Parecieran haberse obtenido de la novela 1984 de George Orwell

**Podremos escuchar los canales de otras personas **sin** pedirles su correo ni número de alumno?**

El algoritmo usado en este notebook probablemente no podría hacerlo, debido a que al intentar separar los mensajes encriptados según las llaves que usaron, habrían muchas "colisiones", debido a que mi algoritmo se basa en tomar aquellos pares de mensajes que al hacerles un XOR cumplan cierta condición. Habría que mejorar esta condición con un sistema más complejo e inteligente. A pesar de lo anterior, todo es posible usando fuerza bruta :D

## Import `custom_md5` (Pregunta 2)
Nota: Este módulo requiere importar la funcíon `custom_md5` desde el notebook de la pregunta 2 `pregunta2.ipynb`

In [6]:
# Importar desde jupyter
# %run '../Pregunta 2/pregunta2.ipynb'
# Importar como script
from pregunta2 import custom_md5

REAL MD5: 7052292b1c02ae4b0b35fabca4fbd487
CUSTOM MD5: 7052292b1c02ae4b0b35fabca4fbd487


## Utils

### Message loading utils

In [7]:
def load_messages(path):
    """
    Loads messages from file.
    Returns dictionary { md5_digest : binary_string }
    """
    with open(path, 'r', encoding='utf-8') as messages_file:
        messages = dict()
        for line in messages_file:
            md5_hash, encoded_message = line.rstrip('\n').split(',')
            md5_hash, encoded_message = md5_hash.strip('"'),  encoded_message.strip('"')
            messages[md5_hash] = encoded_message
    return messages

def find_channel_messages(messages, email, n_alumno):
    """
    Extract messages using the same key from messages dictionary.
    Returns list of ordered binary strings
    """
    channel_messages = list()
    current_message_index = 0
    md5_hash = custom_md5(email, n_alumno * 100 + current_message_index)
    try:
        while True:
            message = messages[md5_hash]
            channel_messages.append(message)
            current_message_index += 1
            md5_hash = custom_md5(email, n_alumno * 100 + current_message_index)
    except KeyError:
        print("Could not find message with md5", md5_hash)
        print("Messages found =", current_message_index)
    return channel_messages


### OTP Breaking utils
Algunas de las funciones a continuación fueron basadas en aquellas mostradas en la clase de OTP por el profesor Martín, disponibles en el [repositorio del curso](https://github.com/UC-IIC3253/2021/tree/main/src/otp).

In [8]:
def encode_binary(string_):
    """
    Receives a binary string.
    Returns string with characters represented by binary numbers
    """
    output = b""
    for i in range(0, len(string_), 8):
        output += bytes(chr(int(string_[i:i+8], 2)), encoding="ASCII")
    return output

def string_to_ints(string_):
    """
    Receives a bytestring.
    Returns list of integers representing the character value
    """
    return tuple(c for c in string_)

def ints_to_string(tup):
    return "".join(chr(x) for x in tup)

def int_tuple_xor(t1, t2):
    return tuple(t1[i] ^ t2[i] for i in range(len(t1)))

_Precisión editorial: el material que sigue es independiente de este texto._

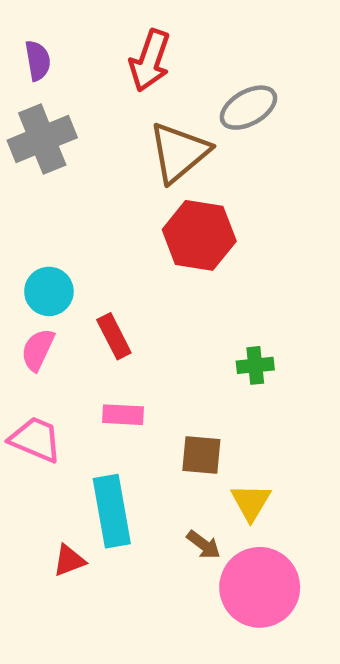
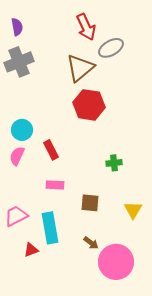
red arrow: (150, 61) -> (86, 27), moved, turned -44
pink trapezoid: (35, 439) -> (16, 216), moved, turned -50
yellow triangle: (251, 502) -> (133, 210), moved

def probable_space_count_vector(messages, picked_message):
    vector = [0] * len(picked_message)
    for m in messages:
        res_xor = int_tuple_xor(picked_message, m)
        for i, c in enumerate(res_xor):
            if c >= 64:
                vector[i] += 1
    return tuple(round(x / len(messages), 4) for x in vector)

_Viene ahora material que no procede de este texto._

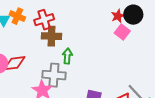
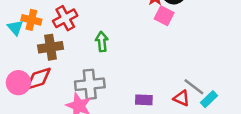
brown cross: (51, 36) -> (51, 47), moved
green arrow: (67, 56) -> (102, 42), moved

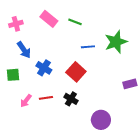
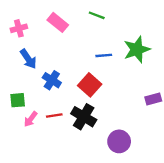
green line: (75, 22) -> (97, 15), moved
green square: (13, 75) -> (18, 100), moved
black cross: (71, 99) -> (84, 117), size x1.5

def probable_space_count_matrix(messages):
    probable_space_count_matrix = []
    for m in messages:
        probable_space_count_matrix.append(probable_space_count_vector(messages, m))
    return probable_space_count_matrix


def count_over_64(tup):
    count = 0
    for i in tup:
        if i >= 64:
            count += 1
    return count


## `break_random_otp` implementation

### Notas ASCII:
Number | Character
--- | ---
32 | `Space`
33 | `!`
39 | `'`
40 | `(`
41 | `)`
44 | `,`
45 | `-`
46 | `.`
48-57 | `0-9`
58 | `:`
59 | `;`
63| `?`
64 | `@`
65-90 | `A-Z`
97-122 | `a-z`

In [9]:
valid_chars = " !'(),-.0123456789:;?@ABCDEFGHIJKLMNOPQRSTUVWXYZabcdefghijklmnopqrstuvwxyz"
# TODO: Luego de definir una key, revisar cada mensaje de possible_mates en ese index
# y sacar de la lista aquellos que decodificados con la key no tienen un caracter en dicha posición
# que no pertenezca a valid_chars

# TODO: Idea: variable threshold

def break_random_otp(encrypted_messages: [str]) -> {str: list[str]}:
    """
    Arguments:
        encrypted_messages:  str - encrypted messages list.
    Returns:
        {str: list[str]} - dictionary mapping a key to all the decrypted messages that
            were originally encrypted with that key.
    """
    int_result_dict = {}
    result_dict = {}
    # If input is empty, return empty dict
    if not encrypted_messages:
        return result_dict
    # Transform binary strings into int tuples representing each byte value
    int_encrypted_messages = list(map(lambda m: string_to_ints(encode_binary(m)), encrypted_messages))
    # Main loop
    while int_encrypted_messages:
        print(len(int_encrypted_messages))
        # Pick message
        m1 = int_encrypted_messages.pop()
        # Get the rest of the messages that may have been encrypted with the same key (possible mates)
        possible_mates = [m1]
        for i in range(len(int_encrypted_messages)):
            index = i - len(possible_mates) - 1
            m2 = int_encrypted_messages[index]
            if count_over_64(int_tuple_xor(m1, m2)) <= 2:
                int_encrypted_messages.pop(index)
                possible_mates.append(m2)
        # Define vector to store possible key
        current_key_vector = [(0, 0)] * len(m1)
        # Loop once for every "slot" in the key
        for _ in range(len(current_key_vector)):
            # Get matrix containing the probability of each character of being a space
            matrix = probable_space_count_matrix(possible_mates)
            # Get max value for each column (and the respective index):
            max_vector = [(0, 0)] * len(current_key_vector)
            for i in range(len(matrix)):
                for j in range(len(matrix[i])):
                    # TODO: case == (equals)
                    if matrix[i][j] > max_vector[j][1]:
                        max_vector[j] = (i, matrix[i][j])
            # Find key byte
            key_changed = False
            changed_index = 0
            while not key_changed:
                curr_max = max(max_vector, key=lambda x: x[1])
                index = max_vector.index(curr_max)
                if current_key_vector[index] == (0, 0):
                    current_key_vector[index] = (curr_max[1], possible_mates[curr_max[0]][index] ^ 32)
                    key_changed = True
                    changed_index = index
                else: 
                    max_vector[index] = (0, 0)
            # Remove unmatching
            unmatching_mates = []
            for i in range(len(possible_mates)):
                index = i - len(unmatching_mates)
                m = possible_mates[index]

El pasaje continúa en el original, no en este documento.